Cavacos das Caldas
CAVACOS DAS CALDAS II

DICIONÁRIO GRÁFICO BORDALIANO

alguns livros, cerâmicas, belos gatos e algo mais...



quarta-feira, 20 de janeiro de 2010

Preito de Homenagem

Lá fora um chuva fininha cai sobre as pessoas que num passo apressado caminham lutando com os chapéus que o vento teima em revirar.

A gata que dorme no seu canto abre um olho numa interrogação. Que se passa por aqui que incomoda o meu descanso?

Ele entra com ar decidido, passa as mãos pelos ombros a dispersar umas quantas gotas de chuva, equilibra melhor o monóculo no olho direito, engelha o nariz e diz, alto e em bom som:

- "Estão à minha espera, não é verdade?"

Surpreendida e encabulada, articulo com dificuldade meia dúzia de palavras:

- Estávamos sim, mas não o esperávamos tão cedo…

- "Sempre gostei de surpresas! Vim mais cedo porque quero saber o que por aqui se passa. Já dei por aí umas voltas. Desci pela rua que tem o meu nome, passei pelo hospital, dei uma volta pelo parque, subi à praça, caminhei por esta rua aqui em frente e reconheci logo este prédio. Mudaram os azulejos mas a fachada está quase na mesma. E entrei."

Senta-se, olha para mim e apercebo-me das rugas marcadas no seu rosto, amenizado por um certo ar zombeteiro e o seu bigode farfalhudo e bem aparado, apresenta, aqui e ali, levíssimos traços brancos.

Predominante, a sua poupa formada por um cem número de caracóis artisticamente armados, confere-lhe um ar de dandy, simultaneamente elegante e sedutor.

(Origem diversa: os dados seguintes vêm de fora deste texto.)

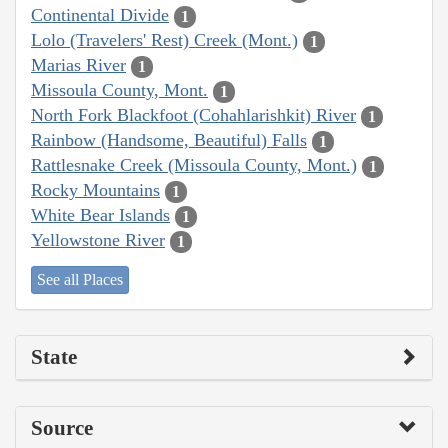
Continental Divide
1
Lolo (Travelers' Rest) Creek (Mont.)
1
Marias River
1
Missoula County, Mont.
1
North Fork Blackfoot (Cohahlarishkit) River
1
Rainbow (Handsome, Beautiful) Falls
1
Rattlesnake Creek (Missoula County, Mont.)
1
Rocky Mountains
1
White Bear Islands
1
Yellowstone River
1
See all Places
State
Source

Entrementes o gato abeira-se e queda-se a ouvir-nos.

Conversamos sobre tudo e sobre todos. Confesso-lhe o quanto lamento o facto de não o ter por cá a desenhar esta nossa realidade, por vezes tão irreal.

Que grandes páginas paródicas podia assinar!


Segredo-lhe que podemos queixar-nos de muitas coisas, menos da existência de situações e/ou personagens burlescas; essas não nos faltam; até as temos em demasia.

E ali estávamos em íntima cavaqueira quando, silenciosa e sorrateiramente, o gato salta-lhe para o colo e logo se aninha enrolando-se sobre si mesmo, numa atitude de entrega total.

Enquanto isto, na rua a chuva chove a bom chover.


Divagação a partir das obras de:

Carlos Constantino que modelou em barro um busto de Bordalo Pinheiro e de Carlos Moreira que o desenhou acompanhado do gato Gil Vicente, a partir de uma fotografia de RBP datada de 1874/5.

Busto e ilustração feitas em homenagem a Rafael Bordalo Pinheiro, 105 anos decorridos após a sua morte, ocorrida a 23 de Janeiro de 1905.

Ambas as obras podem ser admiradas na Loja 107, que agradece a amizade e elogia a criatividade dos dois Carlos.

1 comentário:

Isabel X disse...

Parabéns aos Carlos e, mais ainda ao que é Constantino, pelo Bordalo em barro, como o próprio gostaria, quase-vivo. O entusiasmo da Isabel Castanheira contamina muita gente e a criatividade aí está a comprová-lo: na 107, pois claro. Onde é que havia de ser?